_Records for the task_
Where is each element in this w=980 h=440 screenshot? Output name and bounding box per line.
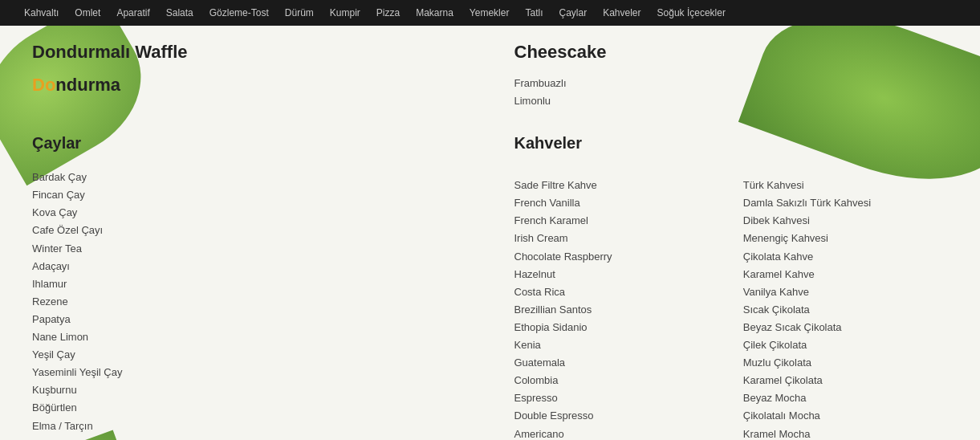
nav-item-caylar[interactable]: Çaylar <box>551 7 595 18</box>
caylar-section: Çaylar Bardak ÇayFincan ÇayKova ÇayCafe … <box>32 134 466 440</box>
waffle-title: Dondurmalı Waffle <box>32 42 466 63</box>
list-item: Rezene <box>32 293 466 311</box>
list-item: Elma / Tarçın <box>32 418 466 435</box>
list-item: Vanilya Kahve <box>743 283 948 301</box>
list-item: Menengiç Kahvesi <box>743 230 948 247</box>
top-section: Dondurmalı Waffle Dondurma Cheescake Fra… <box>32 42 948 110</box>
list-item: Winter Tea <box>32 240 466 258</box>
list-item: Brezillian Santos <box>514 301 719 319</box>
list-item: Çikolatalı Mocha <box>743 407 948 425</box>
left-column: Dondurmalı Waffle Dondurma <box>32 42 466 110</box>
list-item: Çilek Çikolata <box>743 336 948 354</box>
nav-item-durum[interactable]: Dürüm <box>277 7 322 18</box>
list-item: Çikolata Kahve <box>743 248 948 266</box>
list-item: Kramel Mocha <box>743 426 948 441</box>
kahveler-col2: Türk KahvesiDamla Sakızlı Türk KahvesiDi… <box>743 177 948 440</box>
bottom-section: Çaylar Bardak ÇayFincan ÇayKova ÇayCafe … <box>32 134 948 440</box>
list-item: French Karamel <box>514 212 719 230</box>
dondurma-title: Dondurma <box>32 75 466 96</box>
list-item: Sade Filtre Kahve <box>514 177 719 194</box>
list-item: French Vanilla <box>514 194 719 212</box>
list-item: Hazelnut <box>514 266 719 283</box>
list-item: Ihlamur <box>32 275 466 293</box>
dondurma-rest: ndurma <box>55 75 120 95</box>
kahveler-section: Kahveler Sade Filtre KahveFrench Vanilla… <box>514 134 949 440</box>
kahveler-list-1: Sade Filtre KahveFrench VanillaFrench Ka… <box>514 177 719 440</box>
list-item: Cafe Özel Çayı <box>32 222 466 239</box>
list-item: Espresso <box>514 389 719 407</box>
list-item: Nane Limon <box>32 328 466 346</box>
list-item: Muzlu Çikolata <box>743 354 948 372</box>
nav-item-salata[interactable]: Salata <box>158 7 201 18</box>
main-content: Dondurmalı Waffle Dondurma Cheescake Fra… <box>0 26 980 440</box>
list-item: Yeşil Çay <box>32 346 466 364</box>
waffle-title-text: Dondurmalı Waffle <box>32 42 188 62</box>
nav-item-soguk-icecekler[interactable]: Soğuk İçecekler <box>649 7 734 18</box>
caylar-title: Çaylar <box>32 134 466 153</box>
list-item: Yaseminli Yeşil Çay <box>32 364 466 381</box>
caylar-list: Bardak ÇayFincan ÇayKova ÇayCafe Özel Ça… <box>32 169 466 440</box>
list-item: Fincan Çay <box>32 186 466 204</box>
kahveler-list-2: Türk KahvesiDamla Sakızlı Türk KahvesiDi… <box>743 177 948 440</box>
list-item: Guatemala <box>514 354 719 372</box>
list-item: Böğürtlen <box>32 399 466 417</box>
nav-item-gozleme-tost[interactable]: Gözleme-Tost <box>201 7 277 18</box>
main-nav: KahvaltıOmletAparatifSalataGözleme-TostD… <box>0 0 980 26</box>
list-item: Colombia <box>514 372 719 389</box>
cheesecake-list: FrambuazlıLimonlu <box>514 75 949 110</box>
list-item: Frambuazlı <box>514 75 949 92</box>
nav-item-kahvalti[interactable]: Kahvaltı <box>16 7 67 18</box>
cheesecake-section: Cheescake FrambuazlıLimonlu <box>514 42 949 110</box>
list-item: Bardak Çay <box>32 169 466 186</box>
list-item: Karamel Çikolata <box>743 372 948 389</box>
list-item: Dibek Kahvesi <box>743 212 948 230</box>
nav-item-makarna[interactable]: Makarna <box>408 7 462 18</box>
nav-item-kahveler[interactable]: Kahveler <box>595 7 649 18</box>
list-item: Karamel Kahve <box>743 266 948 283</box>
list-item: Americano <box>514 426 719 441</box>
list-item: Damla Sakızlı Türk Kahvesi <box>743 194 948 212</box>
list-item: Limonlu <box>514 92 949 110</box>
list-item: Kuşburnu <box>32 381 466 399</box>
list-item: Ethopia Sidanio <box>514 319 719 336</box>
list-item: Double Espresso <box>514 407 719 425</box>
cheesecake-title: Cheescake <box>514 42 949 63</box>
nav-item-tatli[interactable]: Tatlı <box>517 7 551 18</box>
list-item: Türk Kahvesi <box>743 177 948 194</box>
list-item: Kova Çay <box>32 204 466 222</box>
dondurma-highlight: Do <box>32 75 55 95</box>
list-item: Kenia <box>514 336 719 354</box>
nav-item-pizza[interactable]: Pizza <box>368 7 408 18</box>
list-item: Elma <box>32 435 466 440</box>
list-item: Papatya <box>32 311 466 328</box>
kahveler-title: Kahveler <box>514 134 949 153</box>
nav-item-yemekler[interactable]: Yemekler <box>462 7 518 18</box>
list-item: Costa Rica <box>514 283 719 301</box>
list-item: Beyaz Sıcak Çikolata <box>743 319 948 336</box>
nav-item-kumpir[interactable]: Kumpir <box>322 7 368 18</box>
list-item: Adaçayı <box>32 258 466 275</box>
list-item: Sıcak Çikolata <box>743 301 948 319</box>
list-item: Irish Cream <box>514 230 719 247</box>
nav-item-aparatif[interactable]: Aparatif <box>108 7 157 18</box>
kahveler-col1: Sade Filtre KahveFrench VanillaFrench Ka… <box>514 177 719 440</box>
list-item: Beyaz Mocha <box>743 389 948 407</box>
nav-item-omlet[interactable]: Omlet <box>67 7 108 18</box>
list-item: Chocolate Raspberry <box>514 248 719 266</box>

_What to produce_
Return each of the lines exactly as they appear above, with no images.

_Task output_
Where is each element in this w=980 h=440 screenshot? Output name and bounding box per line.
nav-item-caylar[interactable]: Çaylar <box>551 7 595 18</box>
caylar-section: Çaylar Bardak ÇayFincan ÇayKova ÇayCafe … <box>32 134 466 440</box>
waffle-title: Dondurmalı Waffle <box>32 42 466 63</box>
list-item: Rezene <box>32 293 466 311</box>
list-item: Elma / Tarçın <box>32 418 466 435</box>
list-item: Vanilya Kahve <box>743 283 948 301</box>
list-item: Menengiç Kahvesi <box>743 230 948 247</box>
top-section: Dondurmalı Waffle Dondurma Cheescake Fra… <box>32 42 948 110</box>
list-item: Winter Tea <box>32 240 466 258</box>
list-item: Brezillian Santos <box>514 301 719 319</box>
list-item: Çikolatalı Mocha <box>743 407 948 425</box>
left-column: Dondurmalı Waffle Dondurma <box>32 42 466 110</box>
list-item: Çilek Çikolata <box>743 336 948 354</box>
nav-item-durum[interactable]: Dürüm <box>277 7 322 18</box>
list-item: Çikolata Kahve <box>743 248 948 266</box>
list-item: Kramel Mocha <box>743 426 948 441</box>
kahveler-col2: Türk KahvesiDamla Sakızlı Türk KahvesiDi… <box>743 177 948 440</box>
bottom-section: Çaylar Bardak ÇayFincan ÇayKova ÇayCafe … <box>32 134 948 440</box>
list-item: French Karamel <box>514 212 719 230</box>
dondurma-title: Dondurma <box>32 75 466 96</box>
list-item: Sade Filtre Kahve <box>514 177 719 194</box>
list-item: French Vanilla <box>514 194 719 212</box>
list-item: Hazelnut <box>514 266 719 283</box>
list-item: Ihlamur <box>32 275 466 293</box>
dondurma-rest: ndurma <box>55 75 120 95</box>
kahveler-section: Kahveler Sade Filtre KahveFrench Vanilla… <box>514 134 949 440</box>
kahveler-list-1: Sade Filtre KahveFrench VanillaFrench Ka… <box>514 177 719 440</box>
list-item: Cafe Özel Çayı <box>32 222 466 239</box>
list-item: Espresso <box>514 389 719 407</box>
list-item: Nane Limon <box>32 328 466 346</box>
list-item: Muzlu Çikolata <box>743 354 948 372</box>
nav-item-salata[interactable]: Salata <box>158 7 201 18</box>
main-content: Dondurmalı Waffle Dondurma Cheescake Fra… <box>0 26 980 440</box>
list-item: Yeşil Çay <box>32 346 466 364</box>
waffle-title-text: Dondurmalı Waffle <box>32 42 188 62</box>
nav-item-soguk-icecekler[interactable]: Soğuk İçecekler <box>649 7 734 18</box>
caylar-title: Çaylar <box>32 134 466 153</box>
list-item: Yaseminli Yeşil Çay <box>32 364 466 381</box>
caylar-list: Bardak ÇayFincan ÇayKova ÇayCafe Özel Ça… <box>32 169 466 440</box>
list-item: Fincan Çay <box>32 186 466 204</box>
kahveler-list-2: Türk KahvesiDamla Sakızlı Türk KahvesiDi… <box>743 177 948 440</box>
list-item: Guatemala <box>514 354 719 372</box>
list-item: Böğürtlen <box>32 399 466 417</box>
nav-item-gozleme-tost[interactable]: Gözleme-Tost <box>201 7 277 18</box>
main-nav: KahvaltıOmletAparatifSalataGözleme-TostD… <box>0 0 980 26</box>
list-item: Colombia <box>514 372 719 389</box>
cheesecake-list: FrambuazlıLimonlu <box>514 75 949 110</box>
list-item: Frambuazlı <box>514 75 949 92</box>
nav-item-kahvalti[interactable]: Kahvaltı <box>16 7 67 18</box>
cheesecake-section: Cheescake FrambuazlıLimonlu <box>514 42 949 110</box>
list-item: Bardak Çay <box>32 169 466 186</box>
list-item: Karamel Çikolata <box>743 372 948 389</box>
list-item: Dibek Kahvesi <box>743 212 948 230</box>
nav-item-makarna[interactable]: Makarna <box>408 7 462 18</box>
nav-item-kahveler[interactable]: Kahveler <box>595 7 649 18</box>
list-item: Karamel Kahve <box>743 266 948 283</box>
list-item: Americano <box>514 426 719 441</box>
list-item: Damla Sakızlı Türk Kahvesi <box>743 194 948 212</box>
list-item: Limonlu <box>514 92 949 110</box>
list-item: Kuşburnu <box>32 381 466 399</box>
list-item: Ethopia Sidanio <box>514 319 719 336</box>
list-item: Double Espresso <box>514 407 719 425</box>
cheesecake-title: Cheescake <box>514 42 949 63</box>
nav-item-tatli[interactable]: Tatlı <box>517 7 551 18</box>
list-item: Türk Kahvesi <box>743 177 948 194</box>
list-item: Kova Çay <box>32 204 466 222</box>
dondurma-highlight: Do <box>32 75 55 95</box>
list-item: Kenia <box>514 336 719 354</box>
nav-item-pizza[interactable]: Pizza <box>368 7 408 18</box>
list-item: Elma <box>32 435 466 440</box>
list-item: Papatya <box>32 311 466 328</box>
kahveler-title: Kahveler <box>514 134 949 153</box>
nav-item-yemekler[interactable]: Yemekler <box>462 7 518 18</box>
list-item: Costa Rica <box>514 283 719 301</box>
list-item: Beyaz Sıcak Çikolata <box>743 319 948 336</box>
nav-item-kumpir[interactable]: Kumpir <box>322 7 368 18</box>
list-item: Adaçayı <box>32 258 466 275</box>
list-item: Sıcak Çikolata <box>743 301 948 319</box>
list-item: Irish Cream <box>514 230 719 247</box>
nav-item-aparatif[interactable]: Aparatif <box>108 7 157 18</box>
kahveler-col1: Sade Filtre KahveFrench VanillaFrench Ka… <box>514 177 719 440</box>
list-item: Beyaz Mocha <box>743 389 948 407</box>
nav-item-omlet[interactable]: Omlet <box>67 7 108 18</box>
list-item: Chocolate Raspberry <box>514 248 719 266</box>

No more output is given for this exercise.